I’ve existed as an away fan for 14 years now. Fortunately, the Nationals fans tolerate me much more than the Philly fans did when I saw the Giants win the Pennant in 2010. It isn’t that I’m an obnoxious fan, but there is something about wearing the orange and black these days that brings, well, disdain. Just ask Bryan Stow.
But, I’m often asked, “Why the Giants?” The question came more often when I tended to be the lone fan in San Francisco gear at whatever East-Coast game I attended to see my boys play. Ever since the World Series win in 2010, the Giants colors are in full force. I actually miss the days when you ran into a person wearing a ‘90s-era Will Clark jersey. You knew they were from The Bay and you knew they were a true fan. I even remember a conversation with a fellow fan in Camden Yards pre-World Series wins. We broke bread during a rain delay and found out our parents had served on City Council together. Again, a small San Francisco world back then.
So, back to my question: Why the Giants? Of course, growing up near Candlestick Park is a big reason. But it’s more than that. If I had to sum it up, I would say that the Giants are about family.
Baseball Means Bonding with My Family
You see, every year, for as long as I can remember, my dad either had the Giants playing on the radio, or on TV, or he took me to Candlestick Park. Essentially, the Giants were the soundtrack to my life. He never had a son, but I was the daughter that would oblige his sports habit (and, subsequently, his political persuasion and love for communication). Year after year, we watched them lose.
There were some successes. There was the National League Pennant in 1989. But they lost in four to the A’s. That series reminds me most of the Loma Prieta Earthquake and witnessing not only half of my downtown destroyed, but also some of my friends losing their homes. Needless to say, there were other things that needed our attention, and since my dad was mayor he put his focus where it should have been. There was also 2002, but I still won’t talk about game six.
Then 2010 happened. And 2012. And so much has changed since then. It’s actually a weird switch to go from following a team that loses to following a team that wins. Of course, it’s AMAZING. But there is something surreal about it. There is something strange about walking outside your home in DC and seeing someone wearing a SF hat, or going to an airport and seeing a Hunter Pence shirt. It isn’t that I don’t want that. It’s just that, to me, it’s more than a World Series win—or two. To me, it’s personal.

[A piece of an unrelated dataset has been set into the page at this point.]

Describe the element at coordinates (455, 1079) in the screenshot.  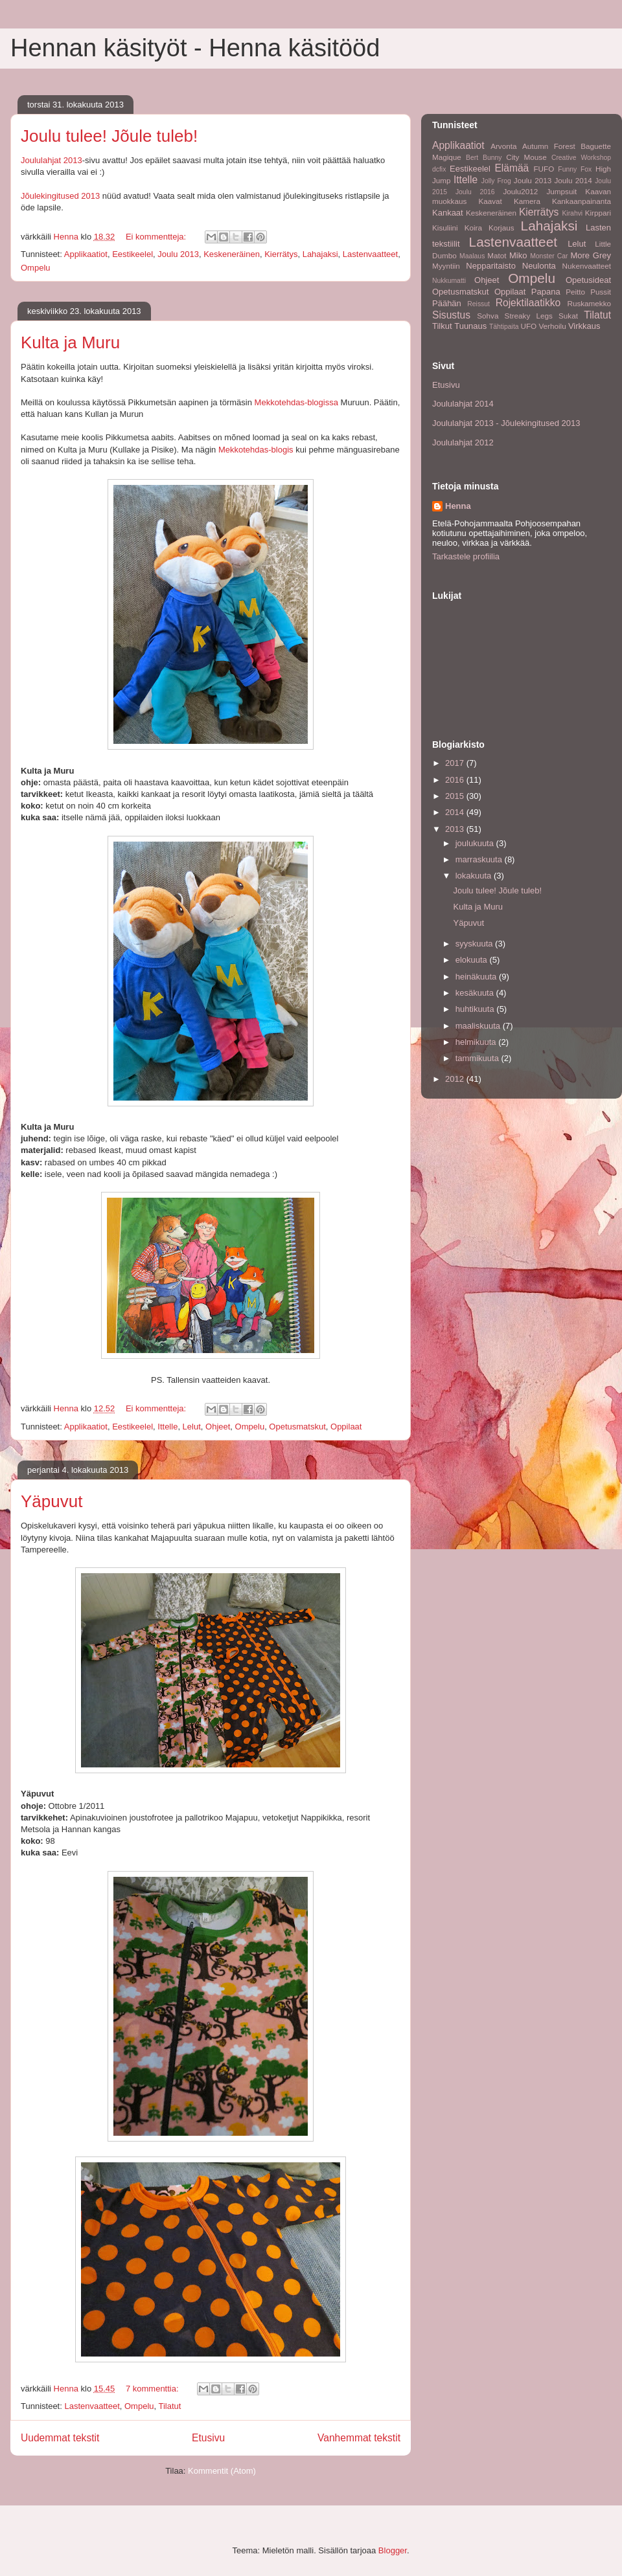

It’s personal because the Giants have not only bonded my dad and me (we talk and text most during baseball season), but also been passed along to my nephews. I flew my oldest nephew out to DC when the Giants came to town in 2010.They lost every game in that hot July DC heat, and I guess you could say we bonded in that misery (neither one of us would have guessed they would be World Series-bound after that series).
The Baseball Memories Keep Accruing
It’s personal because I still remember so many things. I remember the day that Barry Bonds was picked up by the Giants. My dad was driving me home from school, and I can still hear his “Yes!” in my head. I remember summer games at Candlestick bundled in parkas and draped in blankets, and I’ll always remember talking to my dad after the Giants won their first World Series since being in San Francisco. He proceeded to tell me about being an eight-year-old boy when the Giants moved from New York, and how he followed them every year since then. After all those years, they had finally brought a championship to San Francisco. I can still hear the emotion in his voice.
So here we are at another even year, and it remains to be seen who will win it all in 2014. But regardless of whether the Giants win or lose (and don’t get me wrong—I want the Giants to win!) I’m thankful for every Giant’s baseball season because of the memories my family has made.
This year alone, I’m thankful I was with my dad when Timmy threw a no-hitter, I’m thankful I was with my nephew Stephen when the Giants beat the Nationals in the division series, and I’m even thankful that my three-year-old nephew Jake was so distraught over last Friday’s loss that he cried and dropped his San Francisco hat on the ground. It means he’s a Giant’s fan in the making (no worries—he was in better spirits after the win on Saturday evening).
I’m most thankful because, through the good and bad, we’ve always been in it together. And that’s why the Giants are more than just baseball to me. The Giants are about family.